Per le strutture in acciaio, le NTC 2018 richiedono che i prodotti in acciaio per uso strutturale siano qualificati all'origine e marcati CE secondo le norme armonizzate (UNI EN 10025 per i laminati, UNI EN 10210 e 10219 per i profili cavi). Il Direttore dei Lavori verifica la corrispondenza tra i certificati 3.1 del produttore e il materiale effettivamente giunto in cantiere. Per le saldature in opera, le NTC 2018 richiedono controlli non distruttivi (visivi, ultrasonori, magnetoscopici, radiografici) su una percentuale delle saldature eseguite, con percentuali crescenti per le classi di esecuzione superiori secondo la UNI EN 1090.
Il legno strutturale, sia massiccio sia lamellare, deve essere classificato secondo la resistenza e marcato CE. Il legno massiccio è classificato visualmente secondo la UNI EN 14081 o meccanicamente, e ciascun elemento deve riportare il marchio del classificatore. Il legno lamellare incollato deve essere prodotto in stabilimento certificato con sistema di controllo della produzione in fabbrica (FPC) e ogni elemento deve riportare la marcatura CE con indicazione della classe di resistenza. Il Direttore dei Lavori deve verificare in cantiere la corrispondenza tra i documenti di trasporto, la marcatura e le specifiche di progetto.
4Monitoraggio strutturale e manutenzione
Le NTC 2018 al paragrafo 9.3 introducono il concetto di monitoraggio strutturale come strumento complementare al collaudo e alla manutenzione programmata. Il monitoraggio consiste nella misurazione periodica o continua di grandezze significative (spostamenti, deformazioni, accelerazioni, temperature, fessurazioni) per verificare che il comportamento della struttura nel tempo sia conforme alle previsioni progettuali. Il monitoraggio è particolarmente importante per le strutture strategiche, per le infrastrutture di trasporto e per le strutture esistenti oggetto di intervento.

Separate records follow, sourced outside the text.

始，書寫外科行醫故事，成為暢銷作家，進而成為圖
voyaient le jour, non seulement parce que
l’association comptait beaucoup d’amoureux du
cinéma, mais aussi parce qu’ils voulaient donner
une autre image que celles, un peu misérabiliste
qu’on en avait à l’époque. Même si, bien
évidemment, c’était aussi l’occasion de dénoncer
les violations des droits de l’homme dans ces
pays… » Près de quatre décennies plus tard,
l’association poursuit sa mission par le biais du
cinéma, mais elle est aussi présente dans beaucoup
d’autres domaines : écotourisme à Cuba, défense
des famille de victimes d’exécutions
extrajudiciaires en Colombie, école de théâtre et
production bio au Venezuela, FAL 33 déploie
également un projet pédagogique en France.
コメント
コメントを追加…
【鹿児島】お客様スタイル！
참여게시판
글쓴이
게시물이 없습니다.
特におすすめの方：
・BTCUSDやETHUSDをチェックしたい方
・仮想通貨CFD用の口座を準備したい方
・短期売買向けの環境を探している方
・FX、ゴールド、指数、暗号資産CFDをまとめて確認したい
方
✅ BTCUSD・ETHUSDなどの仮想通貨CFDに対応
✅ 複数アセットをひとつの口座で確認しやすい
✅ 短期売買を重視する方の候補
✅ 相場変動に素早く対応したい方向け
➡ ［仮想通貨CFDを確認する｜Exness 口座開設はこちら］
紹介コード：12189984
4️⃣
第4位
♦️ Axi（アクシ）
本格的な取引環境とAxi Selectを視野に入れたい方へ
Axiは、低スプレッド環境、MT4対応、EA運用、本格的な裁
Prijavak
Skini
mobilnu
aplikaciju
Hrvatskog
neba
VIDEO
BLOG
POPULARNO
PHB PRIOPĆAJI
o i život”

I sistemi di monitoraggio strutturale (Structural Health Monitoring — SHM) possono essere statici (misura di spostamenti e deformazioni a lungo termine) o dinamici (misura di vibrazioni e accelerazioni). I sensori più utilizzati comprendono estensimetri a corda vibrante, inclinometri, accelerometri, trasduttori di spostamento, sensori a fibra ottica (FBG — Fiber Bragg Grating) e celle di carico. I dati acquisiti vengono trasmessi a una centrale di elaborazione che effettua l'analisi in tempo reale e genera allarmi in caso di superamento delle soglie prestabilite.

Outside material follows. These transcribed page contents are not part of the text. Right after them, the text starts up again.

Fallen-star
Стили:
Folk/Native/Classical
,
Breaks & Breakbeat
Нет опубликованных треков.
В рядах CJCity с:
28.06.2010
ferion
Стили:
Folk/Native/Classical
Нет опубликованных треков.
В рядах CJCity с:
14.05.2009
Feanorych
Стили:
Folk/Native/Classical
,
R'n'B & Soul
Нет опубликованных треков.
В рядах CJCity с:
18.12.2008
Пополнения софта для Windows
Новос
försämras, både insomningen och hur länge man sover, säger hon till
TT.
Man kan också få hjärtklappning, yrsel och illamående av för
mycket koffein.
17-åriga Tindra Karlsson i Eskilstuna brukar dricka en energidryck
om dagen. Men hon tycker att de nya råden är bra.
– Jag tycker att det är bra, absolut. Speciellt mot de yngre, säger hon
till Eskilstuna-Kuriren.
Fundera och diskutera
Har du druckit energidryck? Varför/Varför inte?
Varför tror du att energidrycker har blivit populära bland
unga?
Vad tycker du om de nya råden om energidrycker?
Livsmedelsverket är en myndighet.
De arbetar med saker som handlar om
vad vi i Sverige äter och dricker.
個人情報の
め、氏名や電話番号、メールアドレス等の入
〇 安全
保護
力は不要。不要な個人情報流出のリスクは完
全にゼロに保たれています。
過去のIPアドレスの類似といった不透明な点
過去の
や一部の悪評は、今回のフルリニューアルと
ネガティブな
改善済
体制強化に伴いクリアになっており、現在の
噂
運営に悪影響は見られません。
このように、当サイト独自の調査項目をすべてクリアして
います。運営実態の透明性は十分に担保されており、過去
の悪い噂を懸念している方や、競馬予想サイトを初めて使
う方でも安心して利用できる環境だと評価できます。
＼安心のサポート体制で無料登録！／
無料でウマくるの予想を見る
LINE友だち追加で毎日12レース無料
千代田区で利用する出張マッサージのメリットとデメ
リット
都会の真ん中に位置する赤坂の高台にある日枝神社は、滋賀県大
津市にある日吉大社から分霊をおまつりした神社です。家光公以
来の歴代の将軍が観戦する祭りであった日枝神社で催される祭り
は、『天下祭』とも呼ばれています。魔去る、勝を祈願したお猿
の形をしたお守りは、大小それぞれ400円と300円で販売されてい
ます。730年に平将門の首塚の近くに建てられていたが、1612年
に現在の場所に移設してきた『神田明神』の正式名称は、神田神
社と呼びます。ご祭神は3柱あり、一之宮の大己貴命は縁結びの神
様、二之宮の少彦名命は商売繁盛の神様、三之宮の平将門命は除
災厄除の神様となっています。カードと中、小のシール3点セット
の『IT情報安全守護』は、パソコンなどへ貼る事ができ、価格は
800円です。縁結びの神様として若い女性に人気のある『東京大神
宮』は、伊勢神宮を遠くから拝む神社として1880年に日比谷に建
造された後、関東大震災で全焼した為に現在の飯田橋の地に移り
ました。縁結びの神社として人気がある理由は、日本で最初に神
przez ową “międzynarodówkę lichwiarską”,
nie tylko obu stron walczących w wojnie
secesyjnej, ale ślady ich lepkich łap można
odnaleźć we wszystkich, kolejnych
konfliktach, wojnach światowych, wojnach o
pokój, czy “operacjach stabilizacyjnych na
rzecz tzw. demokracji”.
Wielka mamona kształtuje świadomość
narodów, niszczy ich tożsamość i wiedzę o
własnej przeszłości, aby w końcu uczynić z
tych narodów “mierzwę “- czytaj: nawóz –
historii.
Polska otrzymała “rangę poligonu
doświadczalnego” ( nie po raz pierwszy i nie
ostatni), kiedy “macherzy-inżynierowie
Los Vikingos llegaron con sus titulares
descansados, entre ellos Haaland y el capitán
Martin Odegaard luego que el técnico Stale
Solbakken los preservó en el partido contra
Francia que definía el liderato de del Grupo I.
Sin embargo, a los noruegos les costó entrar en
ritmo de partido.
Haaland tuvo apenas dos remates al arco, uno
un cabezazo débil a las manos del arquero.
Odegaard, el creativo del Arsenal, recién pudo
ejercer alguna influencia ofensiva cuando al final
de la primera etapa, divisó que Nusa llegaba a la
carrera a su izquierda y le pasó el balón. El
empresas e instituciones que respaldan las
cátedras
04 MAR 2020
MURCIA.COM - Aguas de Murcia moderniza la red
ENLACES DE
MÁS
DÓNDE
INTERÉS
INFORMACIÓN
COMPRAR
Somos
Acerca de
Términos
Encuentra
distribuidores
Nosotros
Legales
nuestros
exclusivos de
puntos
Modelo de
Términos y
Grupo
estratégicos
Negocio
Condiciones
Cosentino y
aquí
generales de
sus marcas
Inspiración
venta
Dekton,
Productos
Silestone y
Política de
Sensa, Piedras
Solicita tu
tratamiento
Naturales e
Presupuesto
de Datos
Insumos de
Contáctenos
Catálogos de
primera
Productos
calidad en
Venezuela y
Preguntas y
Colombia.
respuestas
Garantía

Il piano di manutenzione della parte strutturale dell'opera è un documento richiesto dalle NTC 2018 e deve essere redatto dal progettista strutturale. Il piano definisce le operazioni di manutenzione ordinaria e straordinaria necessarie per conservare nel tempo le prestazioni strutturali dell'opera: ispezioni visive periodiche, controllo delle fessurazioni, verifica delle protezioni anticorrosione, manutenzione dei giunti strutturali, controllo dei dispositivi antisismici. Il piano indica anche la periodicità delle ispezioni e i criteri di valutazione dello stato di conservazione.
Per le strutture esistenti, il Capitolo 8 delle NTC 2018 richiede la valutazione della sicurezza quando si verifichino condizioni che possano ridurre la capacità portante: degrado dei materiali, danni da sisma o incendio, variazione dei carichi o della destinazione d'uso, errori progettuali o costruttivi accertati. La valutazione della sicurezza si basa sulla conoscenza della struttura, classificata in tre livelli (LC1, LC2, LC3) con fattori di confidenza decrescenti (FC = 1,35, 1,20, 1,00) che penalizzano le resistenze dei materiali in funzione del livello di conoscenza raggiunto. Le indagini per la conoscenza della struttura comprendono il rilievo geometrico, la caratterizzazione dei materiali in opera (carotaggi, prove sclerometriche, pull-out, pacometria) e l'analisi storica.
5Certificazioni, relazione di calcolo e documentazione strutturale
Il Capitolo 10 delle NTC 2018 stabilisce i requisiti per la redazione dei progetti strutturali esecutivi e delle relazioni di calcolo. La relazione di calcolo strutturale deve contenere la descrizione del modello strutturale adottato, le ipotesi di calcolo, le azioni considerate con le relative combinazioni, i risultati delle analisi (sollecitazioni, spostamenti, reazioni vincolari) e le verifiche degli elementi strutturali agli SLU e agli SLE. Per le strutture calcolate con programmi di calcolo automatico, la relazione deve indicare il software utilizzato, i criteri di modellazione e i controlli effettuati per validare i risultati.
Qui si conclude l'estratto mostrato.